TASK OBJECTIVE: For this exercise, retype the lines from the one that holds "Zajimavosti" through the one that holds "psychosociaux" in the records below, both included, exactly and without pictures.
**** PROVIDED DATA ****
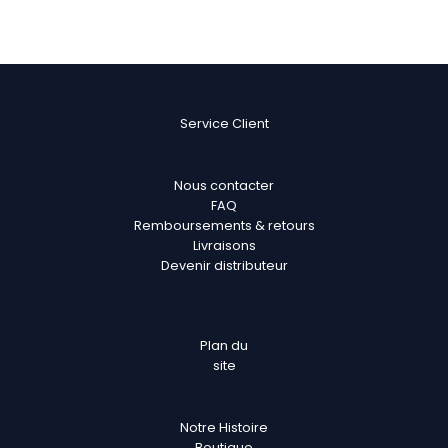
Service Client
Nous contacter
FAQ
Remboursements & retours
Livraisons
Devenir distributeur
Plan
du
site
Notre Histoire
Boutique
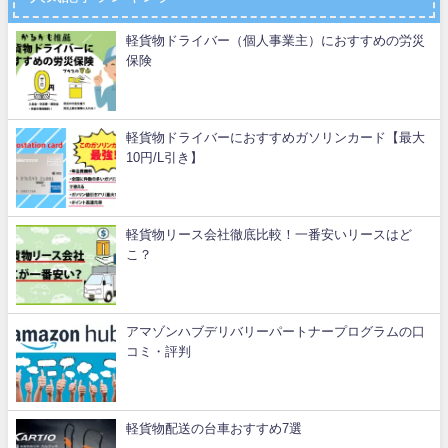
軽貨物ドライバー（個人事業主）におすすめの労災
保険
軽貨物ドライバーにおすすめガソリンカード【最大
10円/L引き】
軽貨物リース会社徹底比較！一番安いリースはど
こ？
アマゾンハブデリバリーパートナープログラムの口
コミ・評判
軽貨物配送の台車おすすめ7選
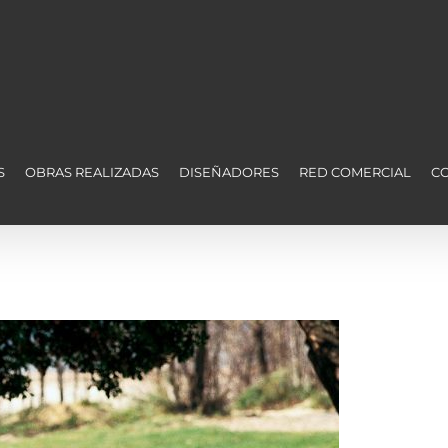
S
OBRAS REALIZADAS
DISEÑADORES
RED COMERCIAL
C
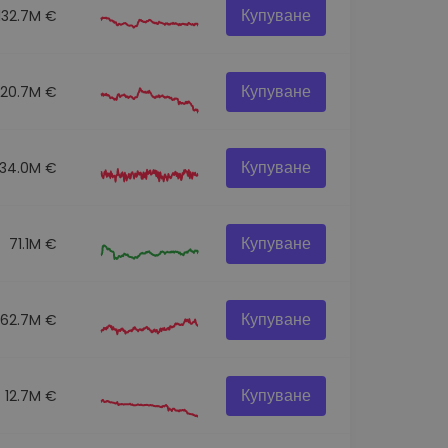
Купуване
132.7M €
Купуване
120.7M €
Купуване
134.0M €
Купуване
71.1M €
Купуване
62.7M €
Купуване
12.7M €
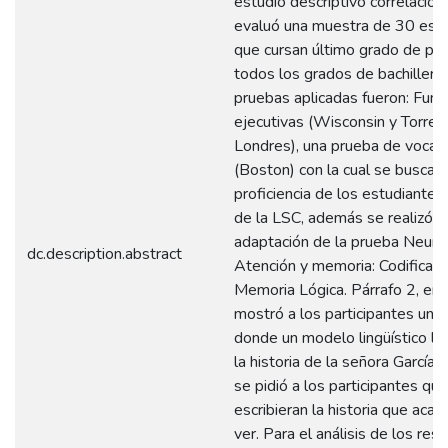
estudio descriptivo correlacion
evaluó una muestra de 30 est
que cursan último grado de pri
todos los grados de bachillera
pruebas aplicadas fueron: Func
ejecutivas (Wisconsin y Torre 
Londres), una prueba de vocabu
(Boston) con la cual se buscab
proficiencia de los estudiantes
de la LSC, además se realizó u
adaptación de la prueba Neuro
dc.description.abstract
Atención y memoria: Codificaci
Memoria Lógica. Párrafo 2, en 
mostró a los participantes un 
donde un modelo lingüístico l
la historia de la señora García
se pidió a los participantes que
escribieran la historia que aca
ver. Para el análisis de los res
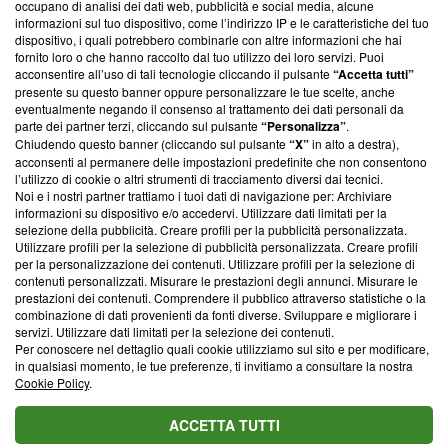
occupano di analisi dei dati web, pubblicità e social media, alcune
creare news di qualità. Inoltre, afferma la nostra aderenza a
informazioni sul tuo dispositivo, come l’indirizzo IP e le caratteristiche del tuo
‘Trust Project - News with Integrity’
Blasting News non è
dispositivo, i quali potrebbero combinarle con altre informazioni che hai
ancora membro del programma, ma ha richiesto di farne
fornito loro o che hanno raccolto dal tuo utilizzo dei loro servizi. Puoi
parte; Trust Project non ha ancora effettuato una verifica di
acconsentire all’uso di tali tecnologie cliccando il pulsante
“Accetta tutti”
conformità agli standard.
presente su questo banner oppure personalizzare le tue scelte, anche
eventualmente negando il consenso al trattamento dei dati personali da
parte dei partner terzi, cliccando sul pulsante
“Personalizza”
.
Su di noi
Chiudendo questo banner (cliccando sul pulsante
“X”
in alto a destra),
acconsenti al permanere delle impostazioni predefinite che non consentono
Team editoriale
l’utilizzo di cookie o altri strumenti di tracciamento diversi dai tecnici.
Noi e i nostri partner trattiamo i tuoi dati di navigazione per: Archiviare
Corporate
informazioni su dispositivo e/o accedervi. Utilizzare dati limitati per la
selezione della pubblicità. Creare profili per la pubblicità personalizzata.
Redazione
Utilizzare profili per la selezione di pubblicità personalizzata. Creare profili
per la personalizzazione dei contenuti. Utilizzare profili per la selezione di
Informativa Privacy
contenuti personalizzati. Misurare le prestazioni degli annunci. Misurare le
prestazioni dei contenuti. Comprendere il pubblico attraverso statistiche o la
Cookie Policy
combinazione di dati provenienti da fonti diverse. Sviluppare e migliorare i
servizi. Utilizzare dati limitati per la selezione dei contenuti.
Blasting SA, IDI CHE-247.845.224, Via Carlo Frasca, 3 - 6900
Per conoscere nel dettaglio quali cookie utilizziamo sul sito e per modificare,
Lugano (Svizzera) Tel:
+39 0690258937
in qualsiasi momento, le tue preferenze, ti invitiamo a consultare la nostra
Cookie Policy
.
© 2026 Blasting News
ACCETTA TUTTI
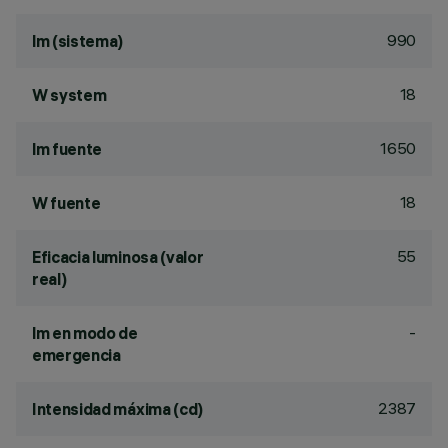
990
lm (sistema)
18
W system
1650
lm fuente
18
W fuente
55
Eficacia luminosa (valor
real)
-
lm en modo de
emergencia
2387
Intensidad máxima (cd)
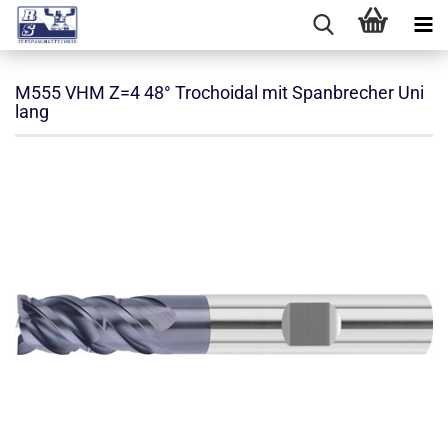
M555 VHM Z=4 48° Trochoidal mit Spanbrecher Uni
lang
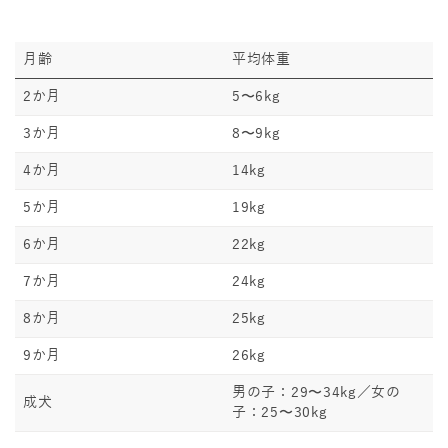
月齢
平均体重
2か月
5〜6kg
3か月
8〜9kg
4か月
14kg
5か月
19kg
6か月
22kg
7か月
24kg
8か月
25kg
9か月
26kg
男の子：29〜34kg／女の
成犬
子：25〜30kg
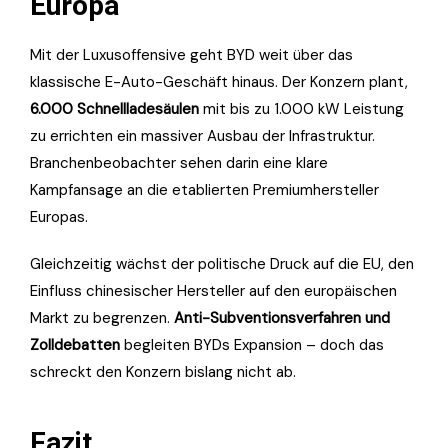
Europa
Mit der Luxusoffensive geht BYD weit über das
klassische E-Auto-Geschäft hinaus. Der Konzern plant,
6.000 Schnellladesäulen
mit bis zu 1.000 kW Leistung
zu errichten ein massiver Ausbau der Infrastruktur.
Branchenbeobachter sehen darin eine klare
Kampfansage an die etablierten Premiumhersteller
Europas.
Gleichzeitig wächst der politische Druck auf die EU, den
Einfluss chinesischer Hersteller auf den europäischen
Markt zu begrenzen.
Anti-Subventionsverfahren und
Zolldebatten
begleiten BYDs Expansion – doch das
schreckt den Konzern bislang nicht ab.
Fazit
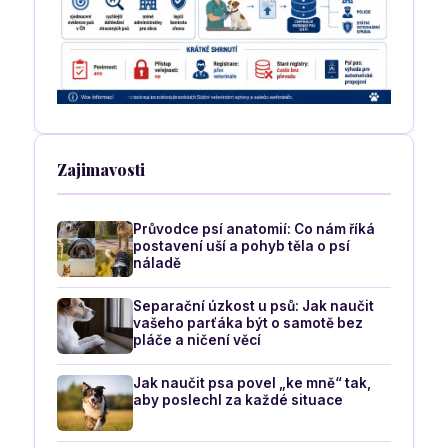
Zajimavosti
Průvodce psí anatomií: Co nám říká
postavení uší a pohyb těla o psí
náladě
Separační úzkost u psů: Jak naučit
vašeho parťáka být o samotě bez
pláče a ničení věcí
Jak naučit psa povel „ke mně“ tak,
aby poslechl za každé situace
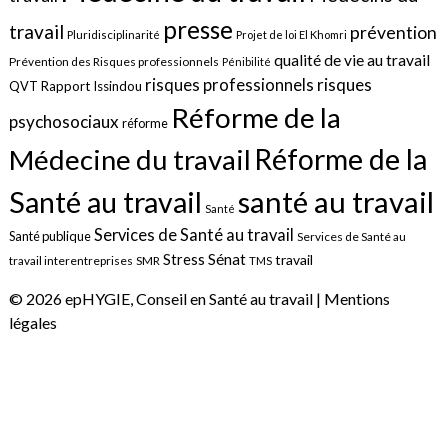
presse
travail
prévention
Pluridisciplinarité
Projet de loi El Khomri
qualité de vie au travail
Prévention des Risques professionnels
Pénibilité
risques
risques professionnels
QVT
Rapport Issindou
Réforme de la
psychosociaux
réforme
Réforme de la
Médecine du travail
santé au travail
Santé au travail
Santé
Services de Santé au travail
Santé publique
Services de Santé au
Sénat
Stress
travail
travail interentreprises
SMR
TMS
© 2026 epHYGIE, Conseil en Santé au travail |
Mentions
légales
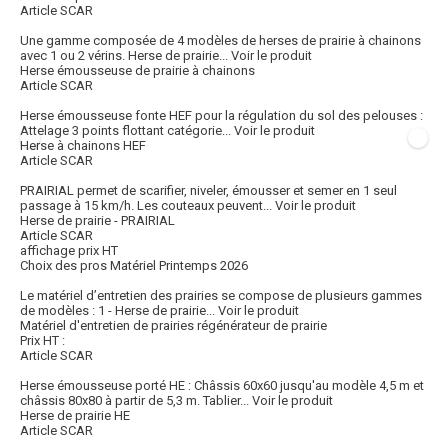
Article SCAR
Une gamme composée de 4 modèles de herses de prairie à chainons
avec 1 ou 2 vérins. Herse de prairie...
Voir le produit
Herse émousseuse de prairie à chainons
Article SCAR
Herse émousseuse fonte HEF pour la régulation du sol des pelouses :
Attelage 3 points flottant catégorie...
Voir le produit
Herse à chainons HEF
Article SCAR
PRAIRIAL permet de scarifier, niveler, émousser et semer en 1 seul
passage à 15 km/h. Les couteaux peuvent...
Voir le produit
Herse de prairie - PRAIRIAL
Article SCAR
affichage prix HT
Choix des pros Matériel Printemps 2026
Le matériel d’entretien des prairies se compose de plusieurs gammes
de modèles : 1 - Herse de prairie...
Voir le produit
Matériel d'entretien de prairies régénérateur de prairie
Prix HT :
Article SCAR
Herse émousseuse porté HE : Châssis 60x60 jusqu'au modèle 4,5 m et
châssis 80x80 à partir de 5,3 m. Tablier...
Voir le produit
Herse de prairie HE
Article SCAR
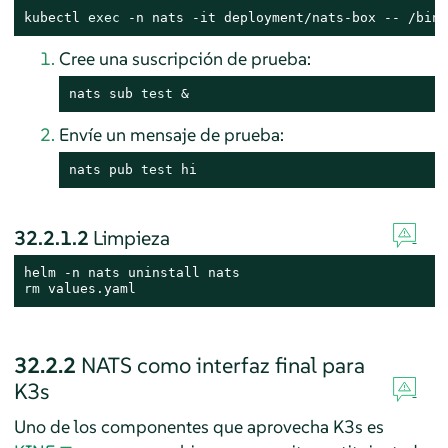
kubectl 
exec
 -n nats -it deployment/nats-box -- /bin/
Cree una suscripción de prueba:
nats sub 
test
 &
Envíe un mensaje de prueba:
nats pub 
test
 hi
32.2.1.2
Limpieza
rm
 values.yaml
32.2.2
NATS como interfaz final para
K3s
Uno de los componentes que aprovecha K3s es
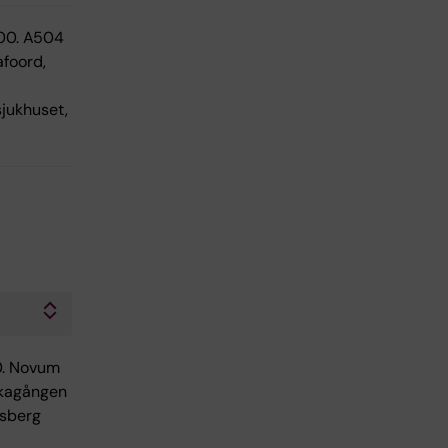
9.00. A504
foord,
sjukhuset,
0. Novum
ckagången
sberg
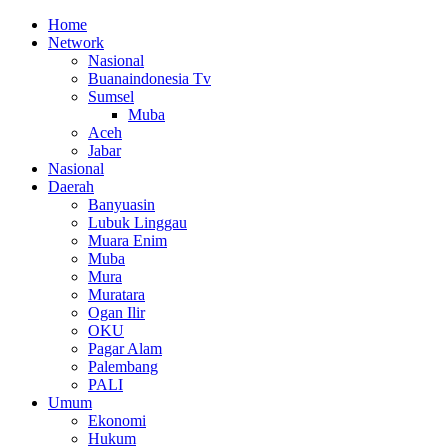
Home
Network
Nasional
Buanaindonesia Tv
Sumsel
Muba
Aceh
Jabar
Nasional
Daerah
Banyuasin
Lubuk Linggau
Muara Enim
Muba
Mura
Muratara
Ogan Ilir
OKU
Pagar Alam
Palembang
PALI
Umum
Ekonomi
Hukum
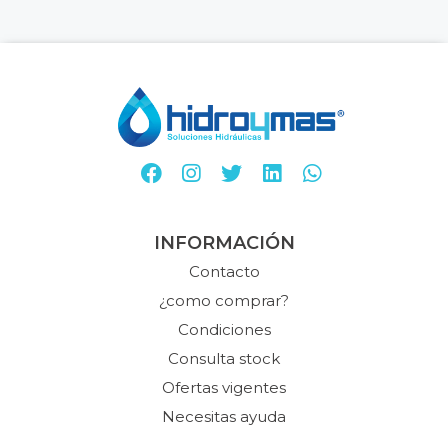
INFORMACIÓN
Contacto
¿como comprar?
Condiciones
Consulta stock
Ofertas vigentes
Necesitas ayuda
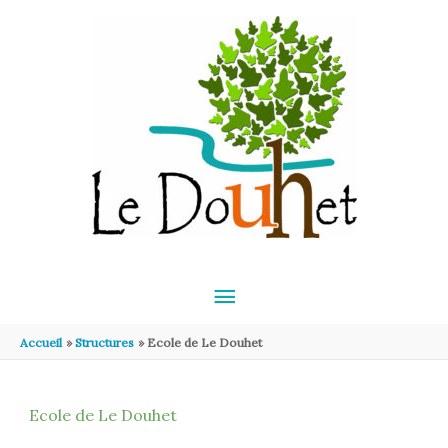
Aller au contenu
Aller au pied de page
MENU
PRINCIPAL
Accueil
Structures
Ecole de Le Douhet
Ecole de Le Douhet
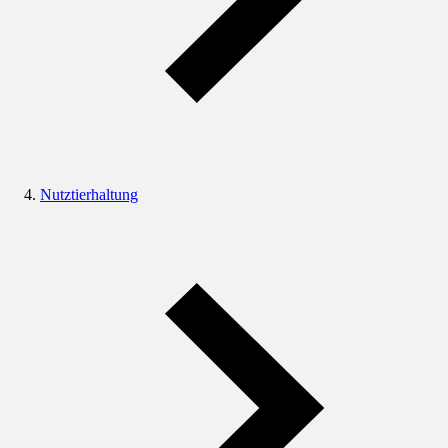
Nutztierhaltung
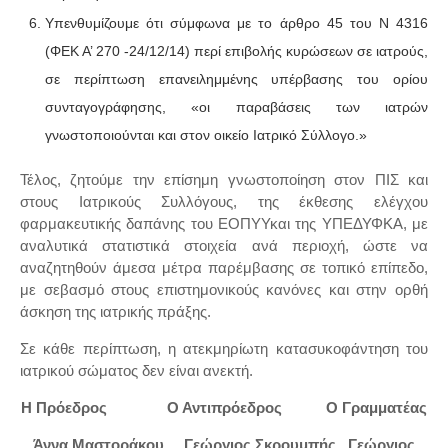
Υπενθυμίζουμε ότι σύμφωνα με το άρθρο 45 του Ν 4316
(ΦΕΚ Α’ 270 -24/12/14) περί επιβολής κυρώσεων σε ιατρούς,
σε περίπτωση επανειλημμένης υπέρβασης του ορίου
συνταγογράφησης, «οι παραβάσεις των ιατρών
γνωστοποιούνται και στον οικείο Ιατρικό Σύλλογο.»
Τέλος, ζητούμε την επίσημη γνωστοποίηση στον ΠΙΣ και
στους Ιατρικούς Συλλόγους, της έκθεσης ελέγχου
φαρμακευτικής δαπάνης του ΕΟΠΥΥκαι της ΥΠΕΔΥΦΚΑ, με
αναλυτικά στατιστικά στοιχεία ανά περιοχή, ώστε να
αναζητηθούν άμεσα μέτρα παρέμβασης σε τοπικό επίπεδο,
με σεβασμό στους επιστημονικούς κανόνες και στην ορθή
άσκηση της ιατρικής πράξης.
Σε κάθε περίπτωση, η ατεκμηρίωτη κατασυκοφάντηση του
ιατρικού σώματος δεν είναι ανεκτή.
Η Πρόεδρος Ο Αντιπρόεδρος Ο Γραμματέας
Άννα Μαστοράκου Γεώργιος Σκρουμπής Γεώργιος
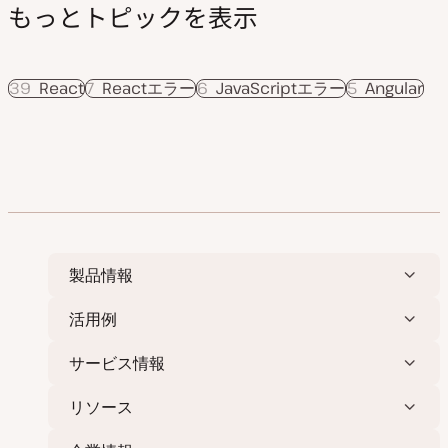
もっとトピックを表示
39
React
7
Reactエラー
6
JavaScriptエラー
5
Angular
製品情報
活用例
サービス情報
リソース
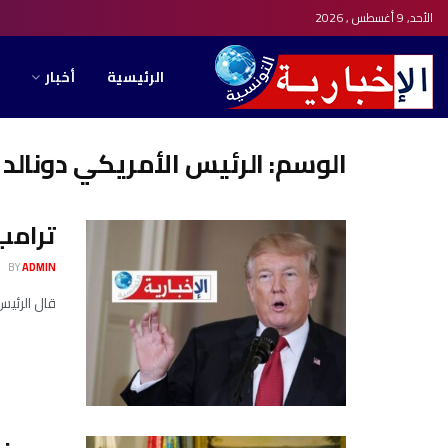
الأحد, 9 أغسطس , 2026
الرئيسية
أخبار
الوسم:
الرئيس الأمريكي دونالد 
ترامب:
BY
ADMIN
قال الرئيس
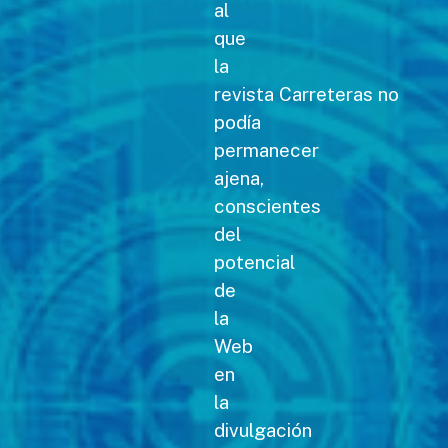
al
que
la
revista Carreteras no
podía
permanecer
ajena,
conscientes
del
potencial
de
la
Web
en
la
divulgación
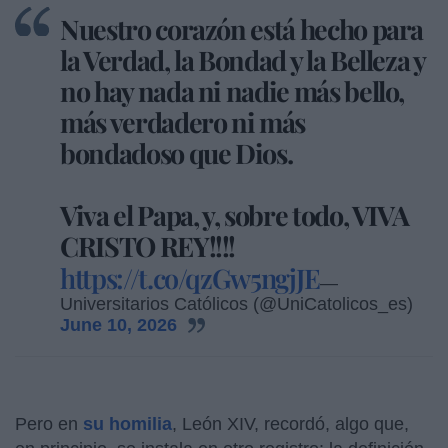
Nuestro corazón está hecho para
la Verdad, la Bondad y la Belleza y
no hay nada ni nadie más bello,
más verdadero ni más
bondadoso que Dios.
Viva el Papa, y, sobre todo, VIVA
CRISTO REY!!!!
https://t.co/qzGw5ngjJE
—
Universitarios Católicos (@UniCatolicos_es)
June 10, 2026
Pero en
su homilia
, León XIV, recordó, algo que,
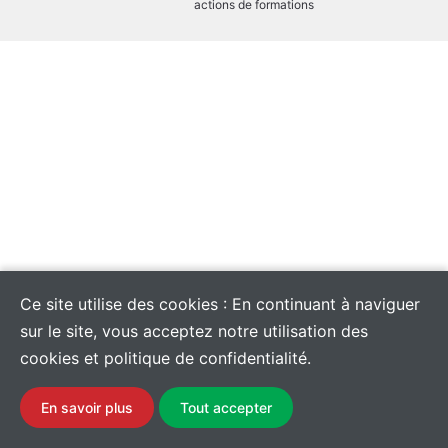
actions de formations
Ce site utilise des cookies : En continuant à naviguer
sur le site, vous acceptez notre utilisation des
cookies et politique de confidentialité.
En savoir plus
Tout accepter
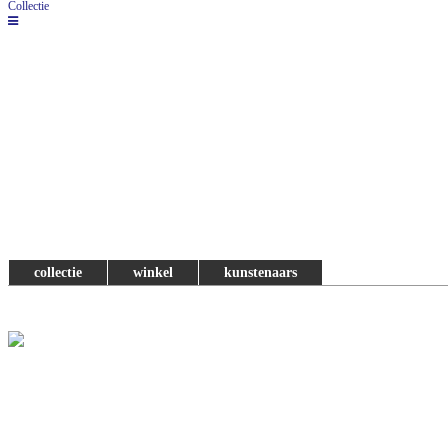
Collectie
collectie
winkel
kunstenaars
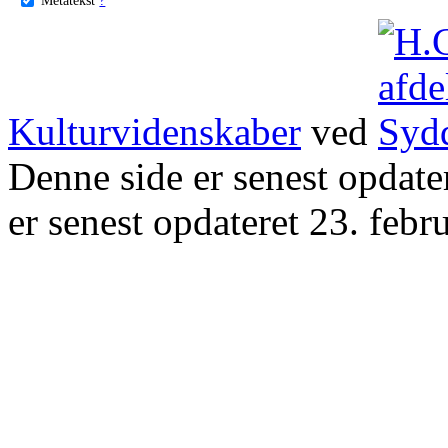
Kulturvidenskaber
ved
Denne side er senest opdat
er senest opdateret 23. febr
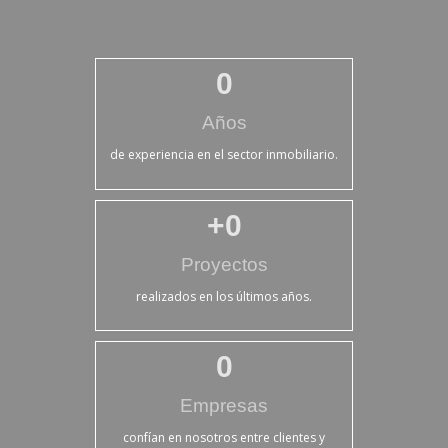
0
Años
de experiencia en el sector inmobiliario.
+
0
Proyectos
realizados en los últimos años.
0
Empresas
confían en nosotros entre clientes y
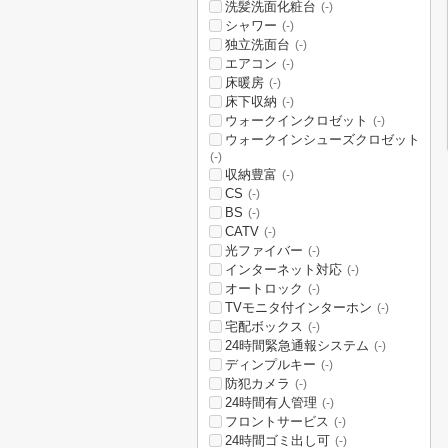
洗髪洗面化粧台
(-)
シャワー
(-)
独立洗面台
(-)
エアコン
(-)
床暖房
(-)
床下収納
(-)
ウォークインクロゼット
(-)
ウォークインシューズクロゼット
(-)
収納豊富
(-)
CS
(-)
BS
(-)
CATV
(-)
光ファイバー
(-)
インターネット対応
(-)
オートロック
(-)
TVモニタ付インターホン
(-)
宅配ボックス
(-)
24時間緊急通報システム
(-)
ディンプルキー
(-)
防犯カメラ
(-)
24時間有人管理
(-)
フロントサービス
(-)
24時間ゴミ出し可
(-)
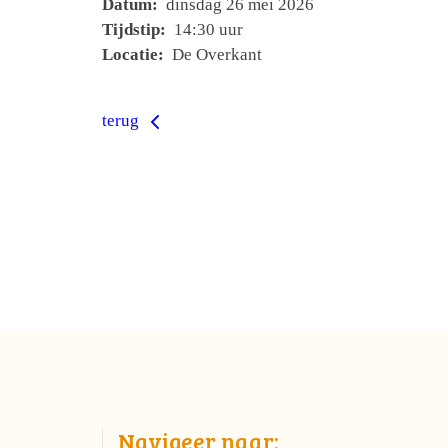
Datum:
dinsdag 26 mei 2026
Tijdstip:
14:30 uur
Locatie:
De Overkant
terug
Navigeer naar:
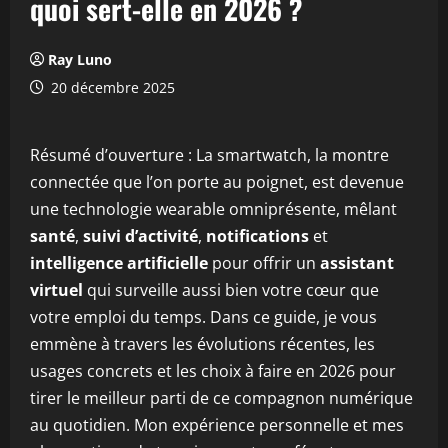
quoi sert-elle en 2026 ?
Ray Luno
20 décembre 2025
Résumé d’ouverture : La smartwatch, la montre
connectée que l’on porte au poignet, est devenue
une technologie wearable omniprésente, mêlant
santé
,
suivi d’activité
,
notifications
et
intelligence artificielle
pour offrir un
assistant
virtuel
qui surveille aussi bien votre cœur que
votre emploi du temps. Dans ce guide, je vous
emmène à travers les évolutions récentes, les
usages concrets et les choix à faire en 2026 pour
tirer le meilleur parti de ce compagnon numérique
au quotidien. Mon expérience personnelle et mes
****
RESULT OF THE TASK:
Zajimavosti
Průvodce psí anatomií: Co nám říká
postavení uší a pohyb těla o psí
náladě
Separační úzkost u psů: Jak naučit
vašeho parťáka být o samotě bez
pláče a ničení věcí
Jak naučit psa povel „ke mně“ tak,
aby poslechl za každé situace
presse
travail
prévention
Pluridisciplinarité
Projet de loi El Khomri
qualité de vie au travail
Prévention des Risques professionnels
Pénibilité
risques
risques professionnels
QVT
Rapport Issindou
Réforme de la
psychosociaux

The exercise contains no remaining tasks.